Patient of ER Doctor Found to Be Entitled to a Retrial of His Malpractice Case
On July 14, 2016 an upstate Appellate Court upset a partial victory for Saratoga Hospital which had succeeded in blaming a patient for the carelessness of its emergency room physician. The patient was brought to the ER complaining of a history of recurrent seizures. While on an examination table, the patient's Dad brought him a cup of hot coffee which spilled onto his lap causing 2nd and 3rd degree burns.
A plastic surgery consult occurred the following day and the patient was discharged with instructions to follow up with a regular physician in one week and a plastic surgeon within 2 weeks. Upon learning that the patient was discharged the plastic surgeon called him in and referred him to a burn center where the patient "underwent debridement and skin grafting surgery."
The jury decided that the ER doctor was not negligent in permitting the (seizure) patient to have the coffee. But the jury said that the ER doctor departed from accepted standards of care by failing to remove the patient's clothes and cool his skin immediately after the spill AND that this departure was a substantial factor in causing him harm.
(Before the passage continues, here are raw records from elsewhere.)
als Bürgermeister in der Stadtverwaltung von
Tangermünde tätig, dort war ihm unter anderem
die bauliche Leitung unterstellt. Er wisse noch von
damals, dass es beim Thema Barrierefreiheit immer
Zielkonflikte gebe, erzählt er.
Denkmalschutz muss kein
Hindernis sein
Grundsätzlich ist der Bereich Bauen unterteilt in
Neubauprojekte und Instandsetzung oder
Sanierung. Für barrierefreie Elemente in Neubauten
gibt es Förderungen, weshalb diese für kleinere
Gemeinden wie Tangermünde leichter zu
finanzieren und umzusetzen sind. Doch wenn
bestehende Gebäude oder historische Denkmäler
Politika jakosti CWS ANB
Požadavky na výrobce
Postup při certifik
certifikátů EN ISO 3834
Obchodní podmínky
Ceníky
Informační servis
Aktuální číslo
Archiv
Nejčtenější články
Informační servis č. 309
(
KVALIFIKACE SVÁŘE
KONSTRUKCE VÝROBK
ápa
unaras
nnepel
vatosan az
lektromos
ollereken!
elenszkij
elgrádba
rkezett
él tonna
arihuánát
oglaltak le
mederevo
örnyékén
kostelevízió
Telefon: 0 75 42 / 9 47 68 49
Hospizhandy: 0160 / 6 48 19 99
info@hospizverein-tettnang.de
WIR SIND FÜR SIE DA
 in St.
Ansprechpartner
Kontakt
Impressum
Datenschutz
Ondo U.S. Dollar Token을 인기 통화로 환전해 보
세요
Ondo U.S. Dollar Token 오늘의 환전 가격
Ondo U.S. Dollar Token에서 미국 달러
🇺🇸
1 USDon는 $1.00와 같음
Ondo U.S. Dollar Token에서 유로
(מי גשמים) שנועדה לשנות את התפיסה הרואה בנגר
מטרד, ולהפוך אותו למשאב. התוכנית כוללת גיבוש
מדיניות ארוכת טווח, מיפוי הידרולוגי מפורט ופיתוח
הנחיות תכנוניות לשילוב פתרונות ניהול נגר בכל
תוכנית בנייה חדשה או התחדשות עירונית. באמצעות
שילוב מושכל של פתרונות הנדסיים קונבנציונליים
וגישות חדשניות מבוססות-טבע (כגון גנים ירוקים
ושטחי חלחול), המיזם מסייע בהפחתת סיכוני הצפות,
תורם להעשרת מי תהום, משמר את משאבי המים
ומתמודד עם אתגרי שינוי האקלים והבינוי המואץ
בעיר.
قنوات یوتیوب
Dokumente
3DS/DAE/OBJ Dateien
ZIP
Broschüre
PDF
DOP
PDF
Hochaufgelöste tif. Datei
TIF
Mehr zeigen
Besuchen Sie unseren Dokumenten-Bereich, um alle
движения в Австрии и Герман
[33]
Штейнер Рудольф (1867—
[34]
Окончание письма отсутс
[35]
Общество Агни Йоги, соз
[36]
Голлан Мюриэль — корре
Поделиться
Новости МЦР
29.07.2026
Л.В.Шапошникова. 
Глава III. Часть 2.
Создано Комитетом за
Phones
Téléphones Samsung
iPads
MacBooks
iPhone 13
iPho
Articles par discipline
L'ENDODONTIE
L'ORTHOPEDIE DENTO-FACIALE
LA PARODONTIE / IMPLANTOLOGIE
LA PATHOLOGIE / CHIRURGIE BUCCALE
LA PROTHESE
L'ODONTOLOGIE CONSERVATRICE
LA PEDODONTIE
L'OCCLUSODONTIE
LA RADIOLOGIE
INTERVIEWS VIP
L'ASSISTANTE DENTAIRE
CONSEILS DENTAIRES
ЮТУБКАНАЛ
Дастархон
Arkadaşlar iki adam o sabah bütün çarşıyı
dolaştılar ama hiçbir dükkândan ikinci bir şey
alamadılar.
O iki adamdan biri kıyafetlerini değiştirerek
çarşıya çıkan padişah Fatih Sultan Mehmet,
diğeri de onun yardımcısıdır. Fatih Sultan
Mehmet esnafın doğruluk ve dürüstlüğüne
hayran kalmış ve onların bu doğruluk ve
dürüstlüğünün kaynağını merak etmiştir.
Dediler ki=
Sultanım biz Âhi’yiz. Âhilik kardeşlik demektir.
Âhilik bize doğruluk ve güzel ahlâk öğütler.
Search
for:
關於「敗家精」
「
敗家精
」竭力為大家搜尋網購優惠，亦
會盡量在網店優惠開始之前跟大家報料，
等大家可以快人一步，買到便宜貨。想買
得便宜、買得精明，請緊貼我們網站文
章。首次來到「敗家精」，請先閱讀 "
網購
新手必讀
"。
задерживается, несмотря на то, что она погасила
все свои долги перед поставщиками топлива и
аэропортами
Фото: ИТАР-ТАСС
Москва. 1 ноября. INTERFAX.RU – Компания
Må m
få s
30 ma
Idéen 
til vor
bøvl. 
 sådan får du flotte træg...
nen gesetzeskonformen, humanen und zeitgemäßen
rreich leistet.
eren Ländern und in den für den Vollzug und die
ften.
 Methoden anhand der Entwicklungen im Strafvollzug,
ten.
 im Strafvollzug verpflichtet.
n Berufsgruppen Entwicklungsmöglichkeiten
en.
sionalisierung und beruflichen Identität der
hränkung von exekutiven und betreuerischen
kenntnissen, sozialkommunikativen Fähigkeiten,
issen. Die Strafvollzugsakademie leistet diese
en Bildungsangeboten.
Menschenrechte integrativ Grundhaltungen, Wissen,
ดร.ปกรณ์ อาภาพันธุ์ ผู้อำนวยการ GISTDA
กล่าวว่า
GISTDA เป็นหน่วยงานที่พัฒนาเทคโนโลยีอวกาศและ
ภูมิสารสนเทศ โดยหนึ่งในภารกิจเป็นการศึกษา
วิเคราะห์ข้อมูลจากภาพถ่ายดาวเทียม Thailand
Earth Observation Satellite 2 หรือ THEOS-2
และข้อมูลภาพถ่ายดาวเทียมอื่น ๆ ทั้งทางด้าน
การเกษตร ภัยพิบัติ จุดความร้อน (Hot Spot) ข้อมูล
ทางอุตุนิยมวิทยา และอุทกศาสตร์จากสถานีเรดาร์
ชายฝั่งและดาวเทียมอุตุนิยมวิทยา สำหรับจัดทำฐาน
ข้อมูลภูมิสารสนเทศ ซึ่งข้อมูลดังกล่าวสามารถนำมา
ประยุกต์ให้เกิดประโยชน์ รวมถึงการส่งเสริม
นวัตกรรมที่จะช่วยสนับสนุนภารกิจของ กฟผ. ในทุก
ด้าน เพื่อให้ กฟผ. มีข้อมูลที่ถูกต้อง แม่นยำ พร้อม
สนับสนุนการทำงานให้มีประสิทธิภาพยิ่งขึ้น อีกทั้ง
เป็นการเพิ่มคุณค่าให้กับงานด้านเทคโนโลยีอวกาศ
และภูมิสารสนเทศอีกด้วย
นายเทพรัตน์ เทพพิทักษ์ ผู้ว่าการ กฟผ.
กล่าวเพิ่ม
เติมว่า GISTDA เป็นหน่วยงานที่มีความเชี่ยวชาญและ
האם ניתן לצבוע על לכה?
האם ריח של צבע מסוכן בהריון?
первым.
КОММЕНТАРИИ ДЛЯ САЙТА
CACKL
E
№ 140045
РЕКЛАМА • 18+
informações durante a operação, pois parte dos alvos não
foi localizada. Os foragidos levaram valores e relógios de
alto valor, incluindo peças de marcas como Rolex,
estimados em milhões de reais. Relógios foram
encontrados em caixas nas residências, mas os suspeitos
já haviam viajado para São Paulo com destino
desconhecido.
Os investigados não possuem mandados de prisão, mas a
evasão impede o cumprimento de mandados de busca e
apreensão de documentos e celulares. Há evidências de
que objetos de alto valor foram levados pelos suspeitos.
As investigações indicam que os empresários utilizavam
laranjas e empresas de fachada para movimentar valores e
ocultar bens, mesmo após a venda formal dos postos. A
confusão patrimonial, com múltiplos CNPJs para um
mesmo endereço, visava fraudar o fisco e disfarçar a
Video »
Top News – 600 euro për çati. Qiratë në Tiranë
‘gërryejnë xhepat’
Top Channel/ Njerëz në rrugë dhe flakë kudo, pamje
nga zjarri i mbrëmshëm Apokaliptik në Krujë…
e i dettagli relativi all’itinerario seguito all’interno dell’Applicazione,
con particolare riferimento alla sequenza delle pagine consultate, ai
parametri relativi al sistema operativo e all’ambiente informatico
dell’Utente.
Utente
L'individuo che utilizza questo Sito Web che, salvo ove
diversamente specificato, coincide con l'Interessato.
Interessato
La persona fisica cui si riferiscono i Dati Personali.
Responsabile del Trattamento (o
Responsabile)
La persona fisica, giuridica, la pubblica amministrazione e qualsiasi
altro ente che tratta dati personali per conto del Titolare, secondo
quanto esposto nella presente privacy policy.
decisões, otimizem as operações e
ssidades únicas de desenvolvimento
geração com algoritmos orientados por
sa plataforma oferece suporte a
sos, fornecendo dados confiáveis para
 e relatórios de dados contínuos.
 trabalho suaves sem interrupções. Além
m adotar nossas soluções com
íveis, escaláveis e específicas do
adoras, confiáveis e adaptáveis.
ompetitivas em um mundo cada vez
The jury award was low - $25,000.00 for past pain/suffering and not a dime for future pain and disfigurement. Worse, the jury blamed the patient and said he was 90% responsible for the malpractice. Since the Hospital was only 10% liable, the plaintiff would only get $2500.00 The jury's verdict was odd because the Hospital attorney's didn't blame the patient for the ER doctor's malpractice. They only blamed the patient for accepting the hot coffee while on the examination table. But the patient lost that argument. This grossly unfair result required a retrial.
You could blame a patient for drinking hot coffee (that happened before the ER doctor committed malpractice) but not for the doctor's malpractice. "A plaintiff's prior conduct is not relevant since the defendant's liability extends only to that portion of the plaintiff's injuries attributable to the defendant's malpractice." Vallone v Saratoga Hospital, Appellate Division, Third Department.